Wurm & Minecraft

I've been thinking, in my own obsessive way, about Wurm, and the underlying structures of the game. Since Notch, the developer of Minecraft, was once a developer for Wurm, there's a clear connection to that as well, and it shares some underlying structures. Even with my short experience of Wurm, it's clear that the "This is game is better than Minecraft!"/"No, Minecraft is better!" discussion happens on the global chat channel at least once a day.

But they're totally different games. Now, I've not played much of Minecraft - enough to determine I could get thoroughly addicted to it, at which point I backed off. I try to keep my addictions to ones where there are other people playing. I've enough, though, to get the gist, and it provides a distinction that I haven't thought about before in sandbox games. That is: "world" sandboxes, and "building set" sandboxes.

Wurm (and EVE, to a lesser degree) fall into the "world sandbox" category here. There's plenty you can change, but there's a fundamental setting, some bits of which are never going to really go away. In EVE, this is most prevalent in things like the gates, the NPC stations, and the asteroid belts. You can mine out a belt, but it'll come back; the political boundaries and the player-created stations are the more long-term changes. Wurm has, for example, the bigger mountains. You could mine them away entirely, but it'd take so very long that they're never really going to go anywhere. The tunnels (with underground canals for shipping, in some cases) are enormous projects, as are the "bridges" (causeways, really) that connect land areas in places. The restrictions in time and material are part of the world.
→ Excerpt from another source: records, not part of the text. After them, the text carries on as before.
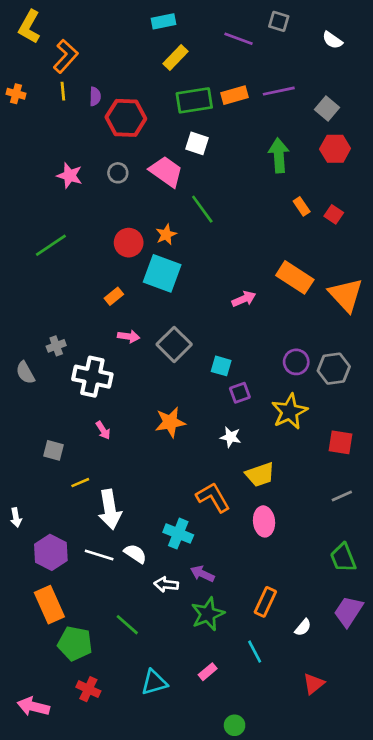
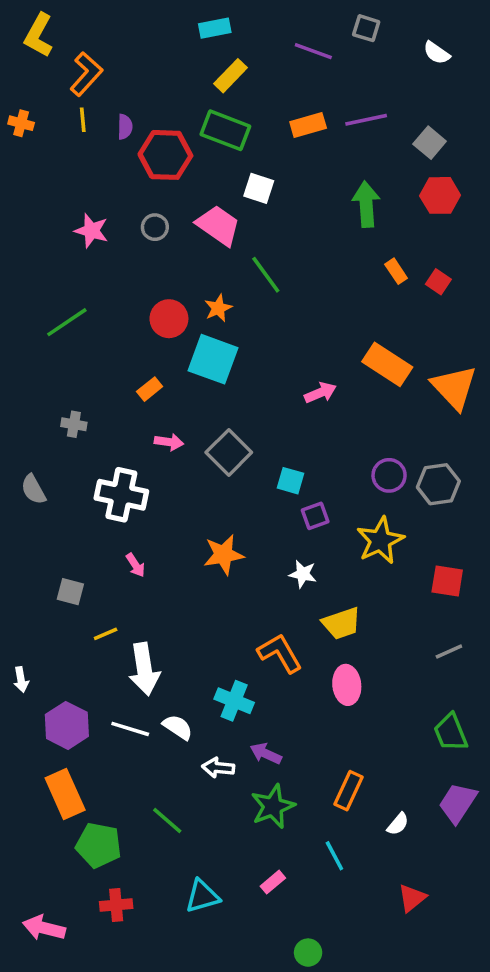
green rectangle: (194, 100) -> (225, 130), moved, turned 30
gray cross: (56, 346) -> (74, 424), moved, turned 30
red cross: (88, 689) -> (116, 905), turned -30

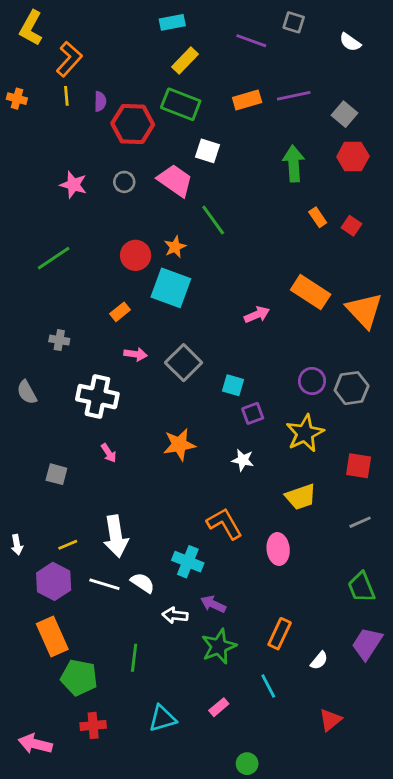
yellow trapezoid: (342, 623) -> (301, 497), moved
yellow line: (106, 634) -> (68, 545), moved
green line: (167, 820) -> (134, 658), turned 56

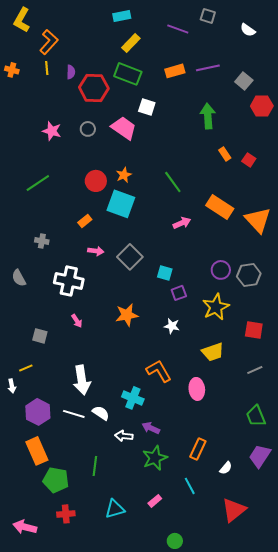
red hexagon: (353, 156) -> (262, 106), moved
green line: (213, 220) -> (173, 182), moved
yellow line: (68, 545) -> (26, 368), moved
red triangle: (330, 720) -> (234, 510), size x1.5

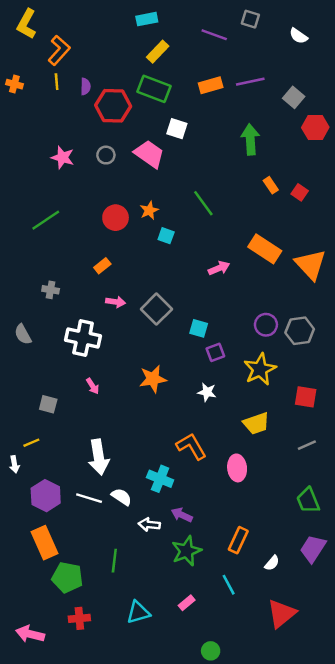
green line: (173, 182) -> (203, 203), moved
cyan square: (121, 204) -> (166, 236), moved, size x0.5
In contrast, Minecraft essentially presents you with an infinite set of building bricks, and says, have at it. Sure, it can be world-y if you want it to be, but it definitely doesn't have to be. The fellow building a 1:1 model of the Enterprise isn't really doing so in a world; he's taking the blocks and getting on with the project with those. It's Lego, as opposed to the model trains of the world settings.

So I can definitely say I'm a fan of the world sandbox games, and not so much of the building set sandbox games.